AT CADIZ ASSET MANAGEMENT, OUR FIRST RULE IS, ’DON’T LOSE CAPITAL’
This focuses our attention on where to start when analysing any business. Understanding a business’s balance sheet, its debt levels and when debt repayment is due, is vital to understanding whether a business will survive these tough times. During this structural shift to a more normalised world of higher interest rates caused by elevated inflation, corporate balance sheets and earnings will be tested.
At Cadiz, we continue to interrogate the company’s balance sheet for each of our investments, stress-testing their ability to manage their debt obligations and cash requirements. We are pleased to report that we are comfortable with the balance sheets for all the investments we hold.
INVEST IN QUALITY BUSINESSES THAT HAVE PROVEN TRACK RECORDS AND COMPOUND RETURNS OVER TIME
When equity markets fall, there is initially indiscriminate selling. Over time, investors distinguish between quality stocks that are likely to survive these turbulent times and the poorer quality stocks that are often highly leveraged with weak business models. At Cadiz, we focus much of our attention on understanding the qualitative characteristics of a business, in order to assess the risks the business will endure. We focus on understanding the following:
• How does the business make its money and what are its competitive advantages? Are these competitive advantages likely to persist, or could they be eroded over time?
• Does it have too much debt and can it repay the debt?
• Does it have a competent management team aligned to shareholders’ interests?

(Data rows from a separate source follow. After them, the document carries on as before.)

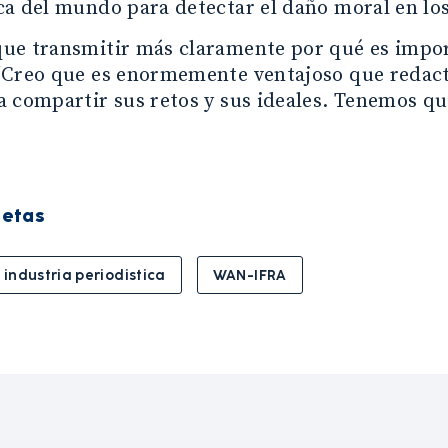
a del mundo para detectar el daño moral en los
ue transmitir más claramente por qué es import
“Creo que es enormemente ventajoso que redact
a compartir sus retos y sus ideales. Tenemos 
uetas
industria periodistica
WAN-IFRA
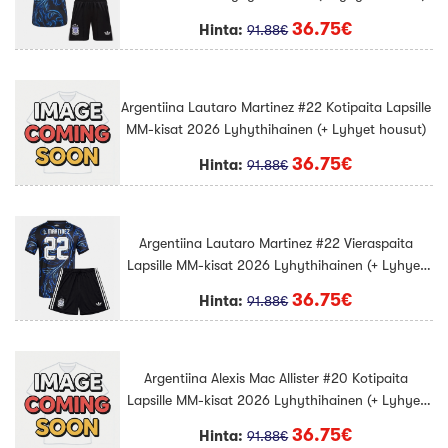
36.75€
Hinta:
91.88€
Argentiina Lautaro Martinez #22 Kotipaita Lapsille
MM-kisat 2026 Lyhythihainen (+ Lyhyet housut)
36.75€
Hinta:
91.88€
Argentiina Lautaro Martinez #22 Vieraspaita
Lapsille MM-kisat 2026 Lyhythihainen (+ Lyhyet
housut)
36.75€
Hinta:
91.88€
Argentiina Alexis Mac Allister #20 Kotipaita
Lapsille MM-kisat 2026 Lyhythihainen (+ Lyhyet
housut)
36.75€
Hinta:
91.88€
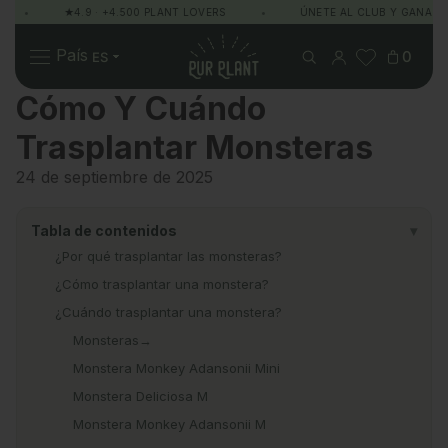
•
★4.9 · +4.500 PLANT LOVERS
•
ÚNETE AL CLUB Y GANA PU
Pur Plant
País
0
Cómo Y Cuándo
Trasplantar Monsteras
Plantas
Regalos
Sobre Pur Plant
24 de septiembre de 2025
Tabla de contenidos
▾
¿Por qué trasplantar las monsteras?
¿Cómo trasplantar una monstera?
¿Cuándo trasplantar una monstera?
Monsteras→
Monstera Monkey Adansonii Mini
Monstera Deliciosa M
Monstera Monkey Adansonii M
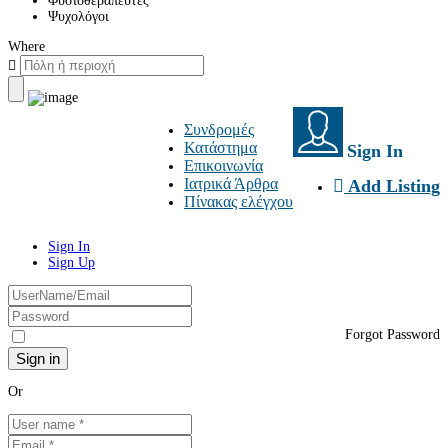
Φυσιοθεραπευτές
Ψυχολόγοι
Where
Συνδρομές
Κατάστημα
Sign In
Επικοινωνία
Ιατρικά Άρθρα
Add Listing
Πίνακας ελέγχου
Sign In
Sign Up
Forgot Password
Or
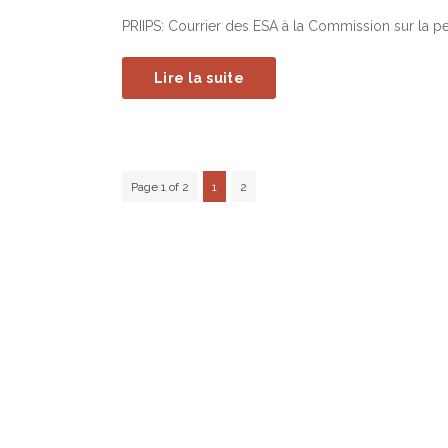
PRIIPS: Courrier des ESA à la Commission sur la p
Lire la suite
Page 1 of 2
1
2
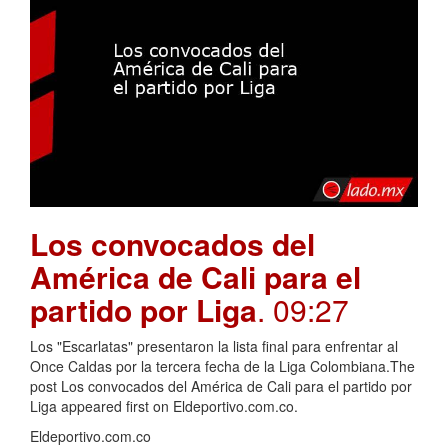
Los convocados del
América de Cali para el
partido por Liga
. 09:27
Los "Escarlatas" presentaron la lista final para enfrentar al
Once Caldas por la tercera fecha de la Liga Colombiana.The
post Los convocados del América de Cali para el partido por
Liga appeared first on Eldeportivo.com.co.
Eldeportivo.com.co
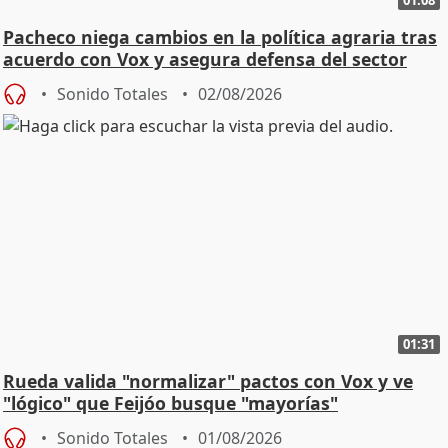
Pacheco niega cambios en la política agraria tras
acuerdo con Vox y asegura defensa del sector
Sonido Totales
02/08/2026
01:31
Rueda valida "normalizar" pactos con Vox y ve
"lógico" que Feijóo busque "mayorías"
Sonido Totales
01/08/2026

• Does it have a proven track record of generating superior returns on capital and are these returns likely to persist?
• Where is the company in its business cycle – capital cycle and earnings cycle?
Superior quality businesses usually trade at a premium. As equity prices fall, however, this creates an opportunity to buy these quality businesses at an attractive valuation.
We use these opportunities to increase our exposure to good quality businesses by either adding to existing positions or adding quality counters to the portfolio. This will strengthen the portfolio’s ability to weather the storm and compound returns over time once the world economy recovers.
MAINTAIN A DIVERSIFIED PORTFOLIO
After the stellar market rally in 2021 in which the local FTSE/JSE All-Share Index (Alsi) hit new highs (up 24% for the year and global markets up over 30% (MSCI World Index) in SA rands), 2022 has seen a sharp reversal in global market returns. Year-to-date, the S&P 500 and the MSCI World Index are down over 21% in USD. The South African market has fared a little better than its global peers, however, – down 13% in USD. This reversal is temporary and is not all bad news.
When international markets strengthen, some industries will recover faster than others. While it is difficult to tell which industries or stocks will be winners in the short term, we believe that the portfolio of diverse businesses our clients are invested in have solid long-term growth prospects. This, combined with highly attractive valuations, sets up our portfolios for good long-term returns.
Markets can be very volatile over the short term, but history has shown that those that are willing to be patient and invest for the long term will be handsomely rewarded.